Droit de réponse en ligne et directeur de la publication

Près de 4 ans après l’entrée en vigueur de la Loi pour la confiance dans l’économie numérique du 21 juin 2004, dite « LCEN », le respect par les éditeurs de sites web des obligations qui ont été mises à leur charge par l’article 6 de cette loi est loin d’être effectif, comme en témoigne l’activité judiciaire du début d’année. En effet, après les affaires des liens hypertextes litigieux, dans lesquelles le réalisateur du film « La môme » avait eu bien des difficultés pour assigner les personnes responsables de ces liens hypertextes du fait de l’absence des mentions prévues par la LCEN sur les sites comportant ces liens hypertextes (1), un jugement récent du tribunal de grande instance de Paris en montre un nouvel exemple à travers l’exercice d’un droit de réponse (2).


Dans cette affaire, à la suite de la publication d’un article sur le site « lemonde.fr » sur les caricatures de Mahomet accompagné de propos à tonalité antisioniste, un lien renvoyait vers le « blog du livre de la judéomanie ». Le responsable du blog et auteur du livre qui avait considéré être mis en cause par le lien entre son site et les commentaires publiés sur le site « lemonde.fr », avait dès lors adressé successivement au médiateur de la rédaction du journal Le Monde, puis à son directeur de la publication, des demandes d’insertion de droit de réponse. Or, celles-ci ont été refusées, faute d’avoir été adressées au directeur de la publication du site « lemonde.fr », entité distincte du journal Le Monde. Le Tribunal de grande instance de Paris a alors été saisi par le responsable du blog et auteur du livre en cause. Ce dernier reprochait à la société éditrice du site internet « lemonde.fr » de ne pas lui avoir permis d’exercer son droit de réponse en ne mentionnant pas, en violation de l’article 6 de la LCEN, l’identité du directeur de la publication de façon apparente sur le site, et plus généralement de ne pas avoir respecté les dispositions de cet article concernant les mentions légales devant figurer sur le site.

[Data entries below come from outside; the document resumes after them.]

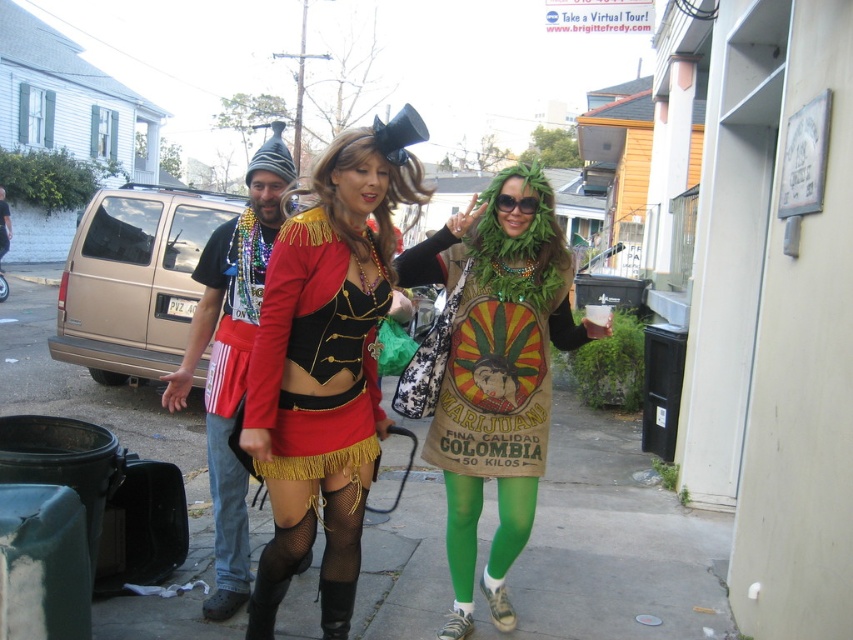 Question: Considering the real-world distances, which object is closest to the shiny red fabric dress at center?

Choices:
 (A) concrete sidewalk at center
 (B) jeans at lower left

Answer: (B)

Question: Which point is closer to the camera?

Choices:
 (A) shiny red fabric dress at center
 (B) jeans at lower left

Answer: (A)

Question: Observing the image, what is the correct spatial positioning of shiny red fabric dress at center in reference to shiny gold fringed jacket at center?

Choices:
 (A) left
 (B) right

Answer: (A)

Question: Is shiny red fabric dress at center closer to the viewer compared to jeans at lower left?

Choices:
 (A) no
 (B) yes

Answer: (B)

Question: Considering the real-world distances, which object is closest to the concrete sidewalk at center?

Choices:
 (A) shiny red fabric dress at center
 (B) jeans at lower left
 (C) green fabric bag at center
 (D) matte black t-shirt at center

Answer: (B)

Question: Does concrete sidewalk at center appear on the right side of matte black t-shirt at center?

Choices:
 (A) yes
 (B) no

Answer: (B) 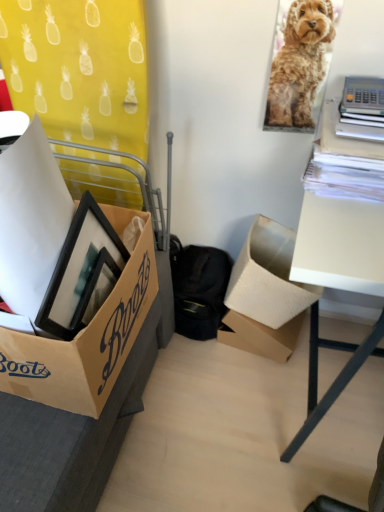 Question: Can you confirm if cardboard box at lower right, the third box viewed from the left, is thinner than brown cardboard box at center, the second box positioned from the left?

Choices:
 (A) yes
 (B) no

Answer: (B)

Question: Is cardboard box at lower right, which is the 1th box in right-to-left order, positioned in front of brown cardboard box at center, the second box positioned from the left?

Choices:
 (A) no
 (B) yes

Answer: (B)

Question: From a real-world perspective, is cardboard box at lower right, which is the 1th box in right-to-left order, located beneath brown cardboard box at center, the second box positioned from the left?

Choices:
 (A) yes
 (B) no

Answer: (B)

Question: Does cardboard box at lower right, the third box viewed from the left, have a lesser height compared to brown cardboard box at center, the second box positioned from the left?

Choices:
 (A) no
 (B) yes

Answer: (A)

Question: Is cardboard box at lower right, the third box viewed from the left, turned away from brown cardboard box at center, the second box positioned from the left?

Choices:
 (A) no
 (B) yes

Answer: (A)

Question: Choose the correct answer: Is brown cardboard box at lower left, marked as the first box in a left-to-right arrangement, inside white matte table at right or outside it?

Choices:
 (A) inside
 (B) outside

Answer: (B)

Question: Would you say brown cardboard box at lower left, positioned as the 3th box in right-to-left order, is to the left or to the right of white matte table at right in the picture?

Choices:
 (A) right
 (B) left

Answer: (B)

Question: Is point click(x=92, y=415) closer or farther from the camera than point click(x=357, y=287)?

Choices:
 (A) closer
 (B) farther

Answer: (B)

Question: In terms of size, does brown cardboard box at lower left, marked as the first box in a left-to-right arrangement, appear bigger or smaller than white matte table at right?

Choices:
 (A) big
 (B) small

Answer: (B)

Question: Is golden fur dog at upper right bigger or smaller than cardboard box at lower right, the third box viewed from the left?

Choices:
 (A) small
 (B) big

Answer: (A)

Question: From the image's perspective, is golden fur dog at upper right above or below cardboard box at lower right, the third box viewed from the left?

Choices:
 (A) above
 (B) below

Answer: (A)

Question: From their relative heights in the image, would you say golden fur dog at upper right is taller or shorter than cardboard box at lower right, which is the 1th box in right-to-left order?

Choices:
 (A) tall
 (B) short

Answer: (A)

Question: Is point (299, 30) closer or farther from the camera than point (244, 248)?

Choices:
 (A) closer
 (B) farther

Answer: (A)

Question: Considering the positions of point (322, 402) and point (296, 101), is point (322, 402) closer or farther from the camera than point (296, 101)?

Choices:
 (A) closer
 (B) farther

Answer: (A)

Question: In terms of size, does white matte table at right appear bigger or smaller than golden fur dog at upper right?

Choices:
 (A) big
 (B) small

Answer: (A) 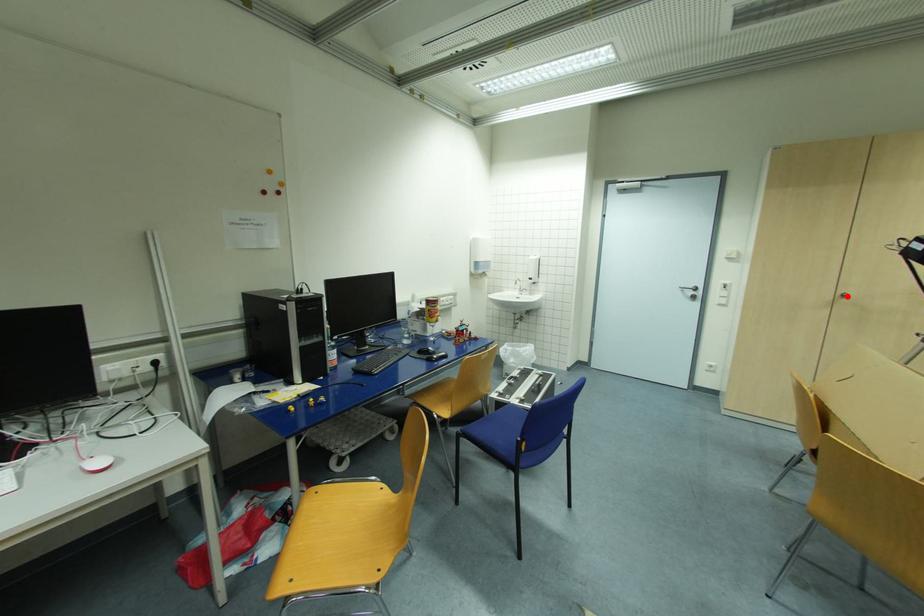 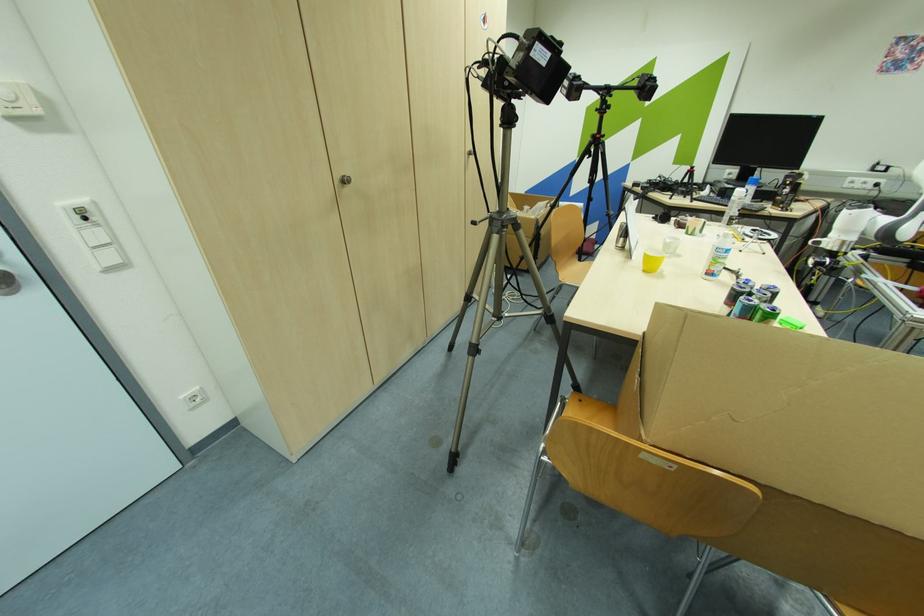 Question: I am providing you with two images of the same scene from different viewpoints. In image1, a red point is highlighted. Considering the same 3D point in image2, which of the following is correct?

Choices:
 (A) It is closer
 (B) It is farther

Answer: (A)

Or, le Tribunal de grande instance de Paris, dans son jugement du 12 mars 2008, l’a débouté de l’ensemble de ses demandes aux motifs qu’à la date de la demande d’insertion, figurait sur le site internet le nom de la directrice de la publication et que rien ne démontre que le requérant ait été dans l’impossibilité de l’identifier. S’agissant du grief tiré de l’absence des autres mentions légales impératives sur le site « lemonde.fr », le tribunal observe que cette carence n’était pas de nature à l’empêcher d’exercer son droit de réponse.


Le respect ou non par l’éditeur du site « lemonde.fr » des mentions légales imposées par la LCEN a été examiné, par le tribunal, uniquement au regard de ses conséquences en terme d’identification de la personne responsable du contenu et plus précisément, en l’espèce, celle du directeur de la publication. Aussi, dès lors que celle-ci était identifiée, le tribunal n’a pas retenu la responsabilité de l’éditeur du site, peu importe que l’ensemble des autres mentions imposées par la loi ne figuraient pas sur le site. Or, il ne doit pas être occulté que le non respect par les éditeurs de sites web des prescriptions définies par l’article 6 de la LCEN est sévèrement sanctionné : 1 an d’emprisonnement et 75 000 euros d’amende pour une personne physique, ou le dirigeant de droit ou de fait d’une personne morale ; 375 000 euros d’amende pour une personne morale, à laquelle peuvent notamment s’ajouter des mesures d’interdiction d’exercer.



(1) TGI Nanterre ordonnances des 28 février 2008, Aff. Olivier D / Eric D. et 7 mars 2008, Aff. Olivier D / Planete Soft.
(2) TGI Paris, 17ème ch., 12 mars 2008, Jean R. / Editrice du Monde, Le Monde Interactif

(Mise en ligne Février 2008)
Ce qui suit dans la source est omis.